1. 服务器尽量使用https传输2. 对传输的代码做好加密和校验

次に、サーバー側でphp、モバイル側でiOSを使用して、主に2番目の方法を扱います

RSAアルゴリズム

RSA は現在最も影響力のある公開キー暗号化アルゴリズムであり、これまでに知られているほとんどの暗号化攻撃に対抗でき、公開キー データ暗号化標準として ISO によって推奨されています。

RSA アルゴリズムは、データ送信の暗号化によく使用される非対称暗号化アルゴリズムです。デジタル ダイジェスト アルゴリズムと組み合わせると、ファイルの署名にも使用できます。対称アルゴリズムでは、1 つのキーが暗号化に使用され、もう 1 つのキーが復号化に使用されます。 RSA暗号化通信を行う場合、公開鍵をクライアントに置き、秘密鍵をサーバーに置きます。

一般的に言えば

公開鍵と秘密鍵の生成

1.公钥加密，私钥解密2.私钥对文件进行签名，公钥对签名进行验证

1. openSSL コマンドを使用して鍵を生成します

openssl req -x509 -out public_key.der -outform der -new -newkey rsa:1024 -keyout private_key.pem

プロンプトに従い、秘密キーのパスワード (後で使用します)、署名証明書の組織名、電子メール、および電子メールを入力します。その他の情報、および公開キー証明書ファイル public_key.der と秘密キー ファイル private_key.pem を含む生成されたファイル。

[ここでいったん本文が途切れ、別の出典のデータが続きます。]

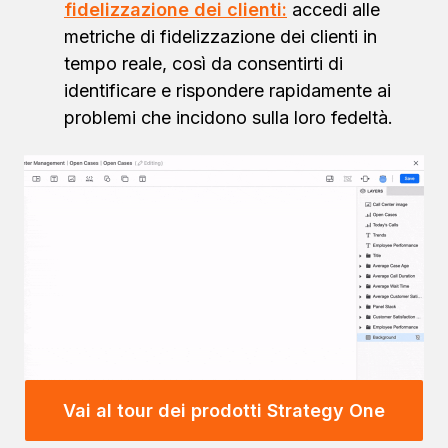
fidelizzazione dei clienti:
accedi alle
metriche di fidelizzazione dei clienti in
tempo reale, così da consentirti di
identificare e rispondere rapidamente ai
problemi che incidono sulla loro fedeltà.
Vai al tour dei prodotti Strategy One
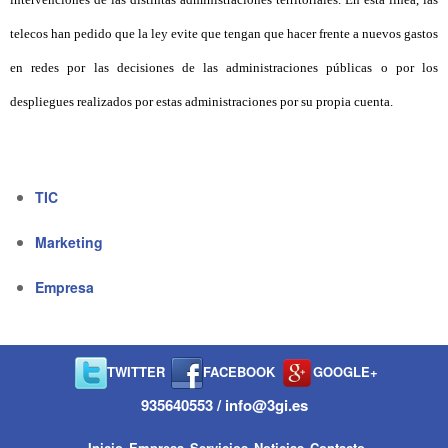
telecos han pedido que la ley evite que tengan que hacer frente a nuevos gastos
en redes por las decisiones de las administraciones públicas o por los
despliegues realizados por estas administraciones por su propia cuenta.
TIC
Marketing
Empresa
TWITTER
FACEBOOK
GOOGLE+
935640553 / info@3gi.es
Inicio
Empresa
Servicios
Noticias
Contacto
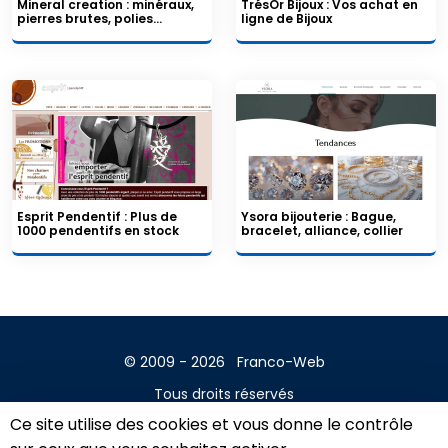
Mineral creation : minéraux,
TrésOr Bijoux : Vos achat en
pierres brutes, polies...
ligne de Bijoux
Esprit Pendentif : Plus de
Ysora bijouterie : Bague,
1000 pendentifs en stock
bracelet, alliance, collier
© 2009 - 2026
Franco-Web
Tous droits réservés
Ce site utilise des cookies et vous donne le contrôle
Contact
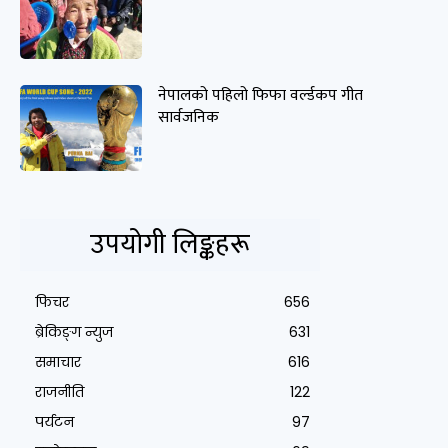
नेपालको पहिलो फिफा वर्ल्डकप गीत
सार्वजनिक
उपयोगी लिङ्कहरू
फिचर
656
ब्रेकिङ्ग न्युज
631
समाचार
616
राजनीति
122
पर्यटन
97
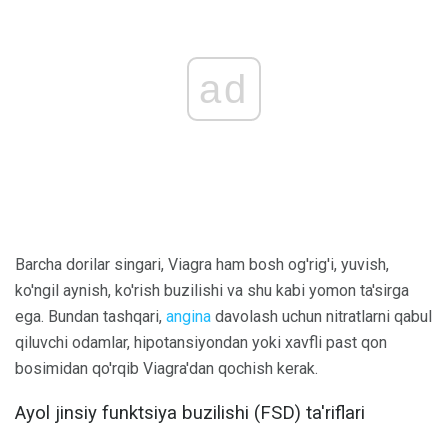
ad
Barcha dorilar singari, Viagra ham bosh og'rig'i, yuvish,
ko'ngil aynish, ko'rish buzilishi va shu kabi yomon ta'sirga
ega. Bundan tashqari,
angina
davolash uchun nitratlarni qabul
qiluvchi odamlar, hipotansiyondan yoki xavfli past qon
bosimidan qo'rqib Viagra'dan qochish kerak.
Ayol jinsiy funktsiya buzilishi (FSD) ta'riflari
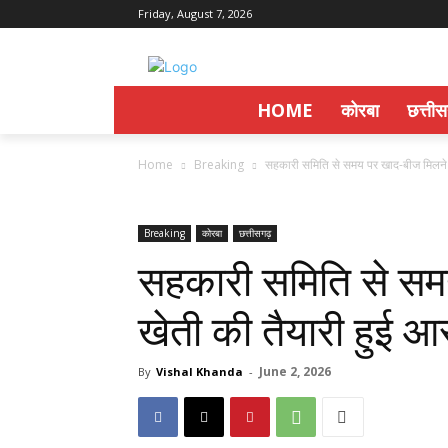
Friday, August 7, 2026
HOME
कोरबा
छत्ती
Home
Breaking
सहकारी समिति से समय पर खाद-बीज मिलने से
Breaking
कोरबा
छत्तीसगढ़
सहकारी समिति से सम
खेती की तैयारी हुई 
June 2, 2026
By
Vishal Khanda
-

public_key.der ファイルは公開キーの暗号化と復号化のために iOS クライアントに配布するために使用されますが、private_key.pem ファイルは PHP で使用するためにサーバー側に残されます

openssl rsa -in private_key.pem -pubout -out public_key.pem

このコマンドは、入力された秘密鍵ファイルに基づいて pem 形式で公開鍵ファイルを生成します。これが、private_key がサーバー側に配置される理由でもあります。

サーバー側。 php コード (ThinkPHP フレームワーク、暗号化および復号化コードはフレームワーク関係とは直接関係ありません)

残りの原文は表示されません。